The Peronidas had your name put on the invitation, too. Dukayn must have heard that you’re going to be Hi’s heir.’
Rico nodded, but he could barely hear her. The cold had gathered in his stomach and turned into a spiked blade. Barra tilted her head to one side and considered him.
‘What’s wrong?’ she snapped. ‘Rico-’
‘Uh well, you’re going to have to disown me. When they unguild me, I mean.’
‘What? Oh Rico, damn you! You went messing around the Nimue gate, didn’t you? And after you promised -’
He shook his head no. His tongue seemed frozen to his mouth. Barra leaned forward, her hands on her knees.
‘Rico.’ Her voice was very soft. ‘Tell me. You went somewhere forbidden, didn’t you?’
‘Yeah.’ He forced himself to look at her. ‘And I ran into some trouble.’
‘A supervisor recorded your route mark.’
‘No, jeez, I wish. Far as I know no-one knew I was there. But I saw this unregulated object. It was, well, I don’t know what it was. But it was destroying things, burning parts of the Map. There was a crash today, wasn’t there, at Pansect Media?’
‘Yes. How do you know?’
‘I saw it happen. This - this thing blew up their transmission routing centre.’
Barra sat quietly, very quiedy, for a long moment while Rico sank deeper into his cushions and wished he could die, right there and then, and save her the trouble of reporting him to the guild.
‘Pansect Media’s in a public area,’ she said at last. ‘No-one’s going to unguild you for going there.’
Hope. He sat up straight and winced when his hands dragged on the chair cushions. Barra leaned forward, puzzled.
‘Why are you saying I’ll have to disown you?’
‘Well, I didn’t log in exactly.’
She sighed, a long hiss of breath.
‘You commandeered the Chameleon Gate.’
‘Yeah. ‘Fraid so.’
‘Well, no-one’s going to unguild you for that, either.’ All at once she laughed, but it was a sickly sort of sound. ‘The Jons family has never bothered to tell the rest of the guild about it, has it? Hi’s not going to be yelling at you in public about it now.’

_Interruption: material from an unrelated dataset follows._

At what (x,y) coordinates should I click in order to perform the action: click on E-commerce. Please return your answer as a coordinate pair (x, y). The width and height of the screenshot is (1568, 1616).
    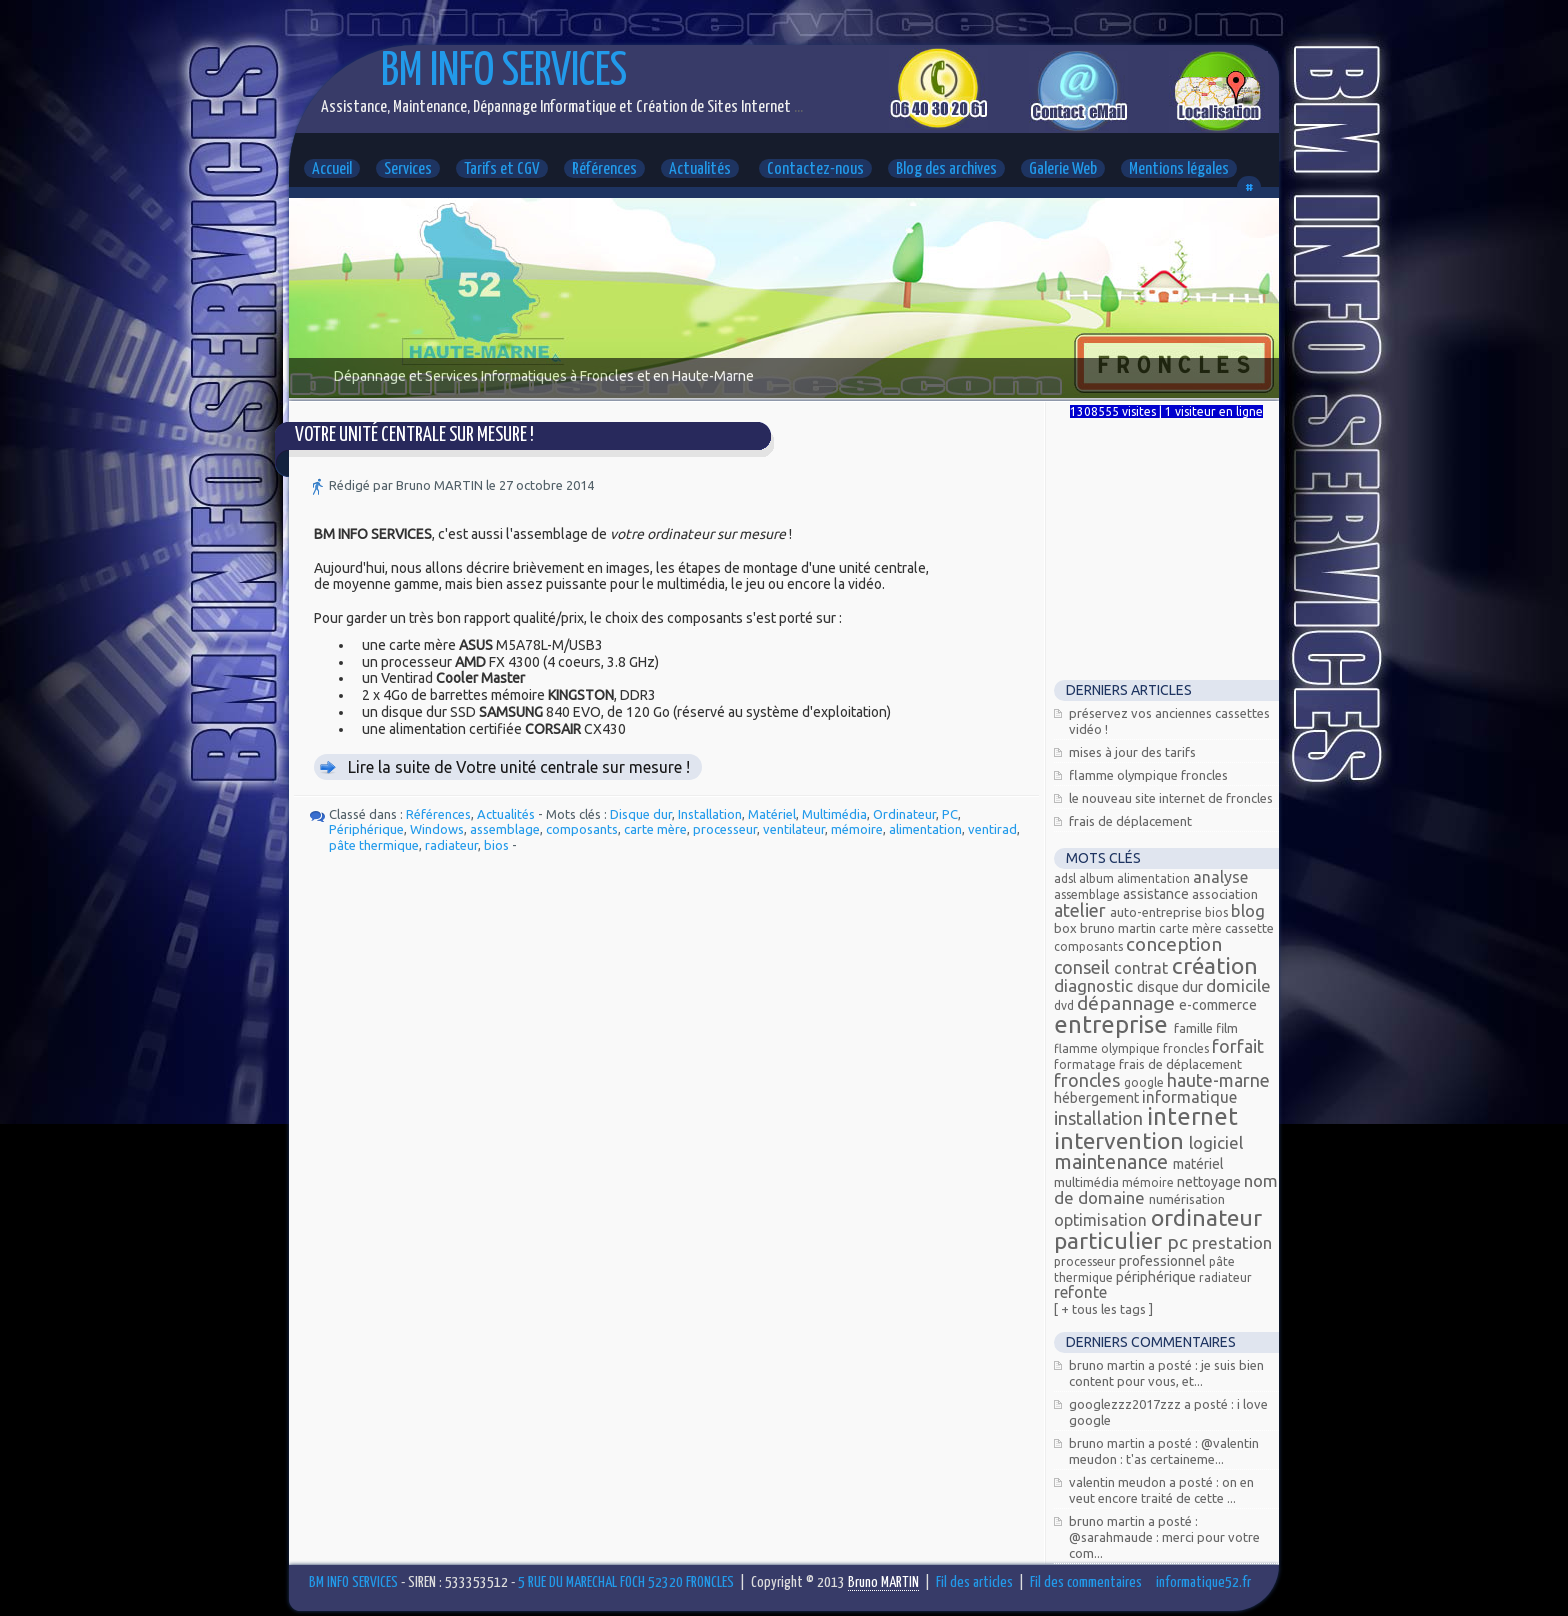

Rico started to smile, but the skin around his mouth cracked. Barra leaned forward for a good look at his face.
‘You shouldn’t use sunlamps when you’re tired,’ she snapped. ‘It’s too hard to stay awake.’
‘I didn’t get this from a sunlamp. I got it from the unregulated object. It burns like some kind of huge candle and explodes constructs with icons that look like fire. When I left Mapspace I was burned like this.’
Barra stared at him, her mouth slack.
‘I don’t see how that’s possible,’ she said at last. ‘But that doesn’t mean it isn’t. Come into the bathroom and let me get rid of that mess. A couple of squirts of ReGen spray should do it. And then you’re going to tell me every detail you can remember. No-one’s going to be asking me awkward questions when I report this to Hi. The Gate leaves no records. For all anyone knows, I used it just because I was in the mood for a little jaunt.’
Rico felt as if the planet had just wrenched in its orbit.
‘You’re going to lie for me?’ he whispered.
‘Why wouldn’t I? You had the guts to tell me, didn’t you? Even when you thought it was going to cost you your place in the guild?’